» Task to complete
What lines of the material below include the string "guides"? Copy all of them.

» Available data
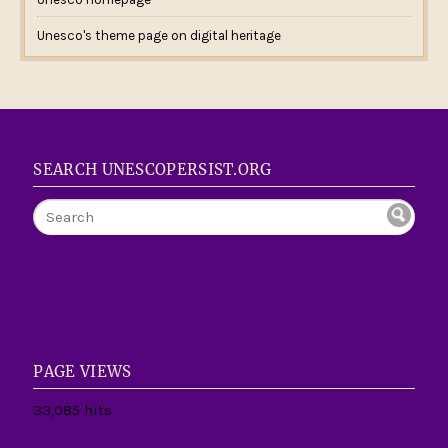
Unesco's theme page on digital heritage
SEARCH UNESCOPERSIST.ORG
PAGE VIEWS
33,085 hits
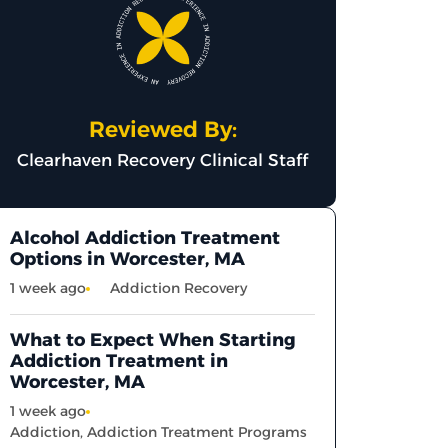
Reviewed By:
Clearhaven Recovery Clinical Staff
Alcohol Addiction Treatment
Options in Worcester, MA
1 week ago
Addiction Recovery
What to Expect When Starting
Addiction Treatment in
Worcester, MA
1 week ago
Addiction
,
Addiction Treatment Programs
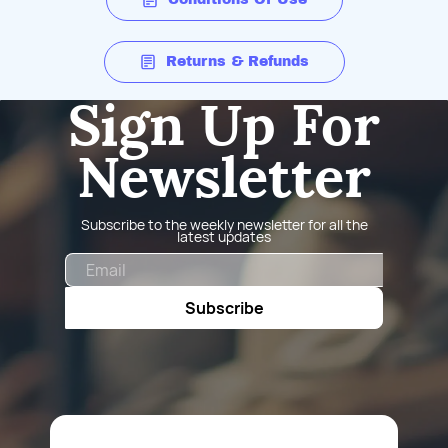
Returns & Refunds
Sign Up For
Newsletter
Subscribe to the weekly newsletter for all the
latest updates
Email
Subscribe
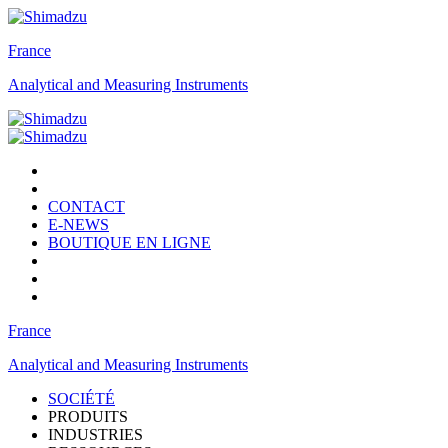
France
Analytical and Measuring Instruments
CONTACT
E-NEWS
BOUTIQUE EN LIGNE
France
Analytical and Measuring Instruments
SOCIÉTÉ
PRODUITS
INDUSTRIES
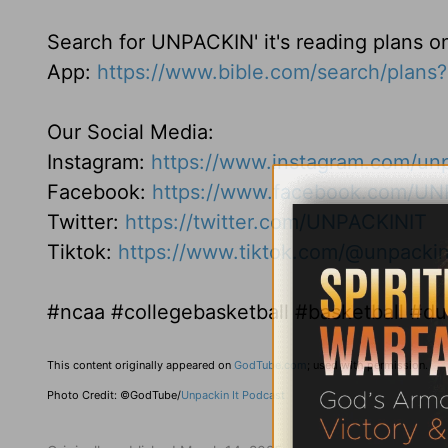
Search for UNPACKIN' it's reading plans o
App:
https://www.bible.com/search/plan
Our Social Media:
Instagram:
https://www.instagram.com/unp
Facebook:
https://www.facebook.com/UN
Twitter:
https://twitter.com/UNPACKINIT
Tiktok:
https://www.tiktok.com/@unpackin
#ncaa #collegebasketball #basketball #
This content originally appeared on
GodTube.com
; used with permission.
Photo Credit: ©GodTube/
Unpackin It Podcast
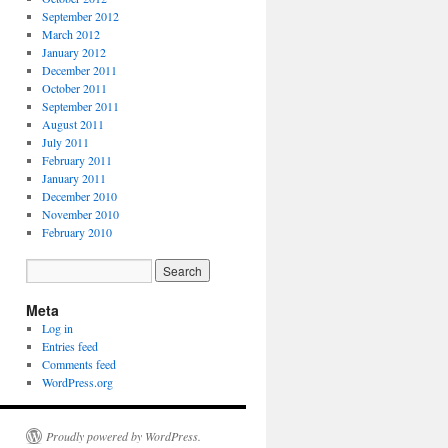
September 2012
March 2012
January 2012
December 2011
October 2011
September 2011
August 2011
July 2011
February 2011
January 2011
December 2010
November 2010
February 2010
Meta
Log in
Entries feed
Comments feed
WordPress.org
Proudly powered by WordPress.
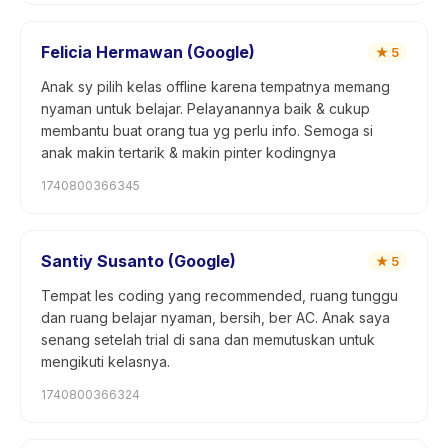
Felicia Hermawan (Google)
★
5
Anak sy pilih kelas offline karena tempatnya memang
nyaman untuk belajar. Pelayanannya baik & cukup
membantu buat orang tua yg perlu info. Semoga si
anak makin tertarik & makin pinter kodingnya
1740800366345
Santiy Susanto (Google)
★
5
Tempat les coding yang recommended, ruang tunggu
dan ruang belajar nyaman, bersih, ber AC. Anak saya
senang setelah trial di sana dan memutuskan untuk
mengikuti kelasnya.
1740800366324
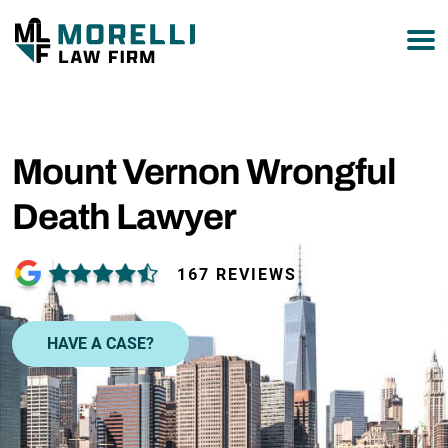
877-751-9800
Mount Vernon Wrongful
Death Lawyer
167 REVIEWS
HAVE A CASE?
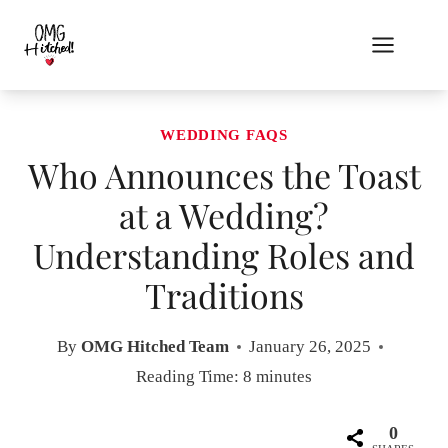
Skip
to
content
WEDDING FAQS
Who Announces the Toast
at a Wedding?
Understanding Roles and
Traditions
By
OMG Hitched Team
January 26, 2025
Reading Time:
8
minutes
0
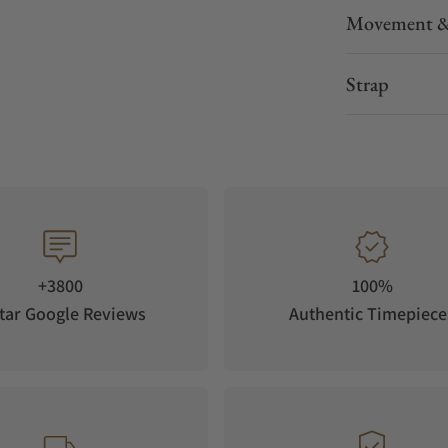
Movement &
e smart protection of collectibles.
Strap
h in various colours, gives the QUANTUM its
+3800
100%
ntegrated in a wardrobe or placed on a shelf,
tar Google Reviews
Authentic Timepiece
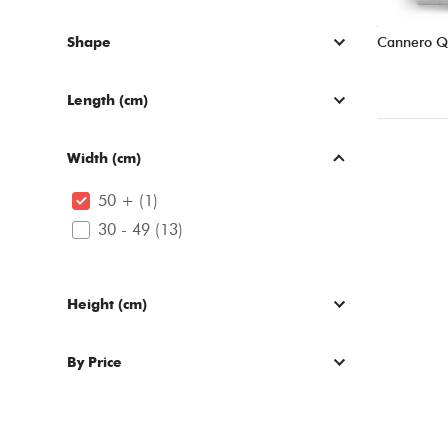
Shape
Cannero 
Length (cm)
Width (cm)
50 + (1)
30 - 49 (13)
Height (cm)
By Price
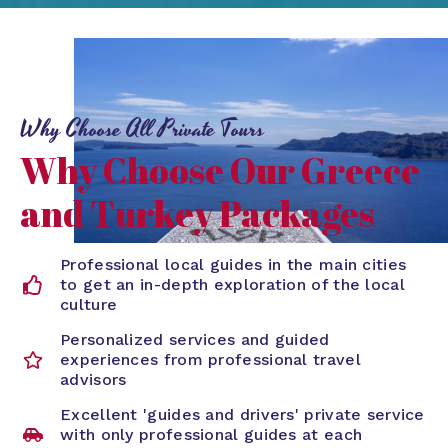
Why Choose All Private Tours
Why Choose Our Greece
and Turkey Packages
Professional local guides in the main cities
to get an in-depth exploration of the local
culture
Personalized services and guided
experiences from professional travel
advisors
Excellent 'guides and drivers' private service
with only professional guides at each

» Result of this exercise
Professional local guides in the main cities
Excellent 'guides and drivers' private service
with only professional guides at each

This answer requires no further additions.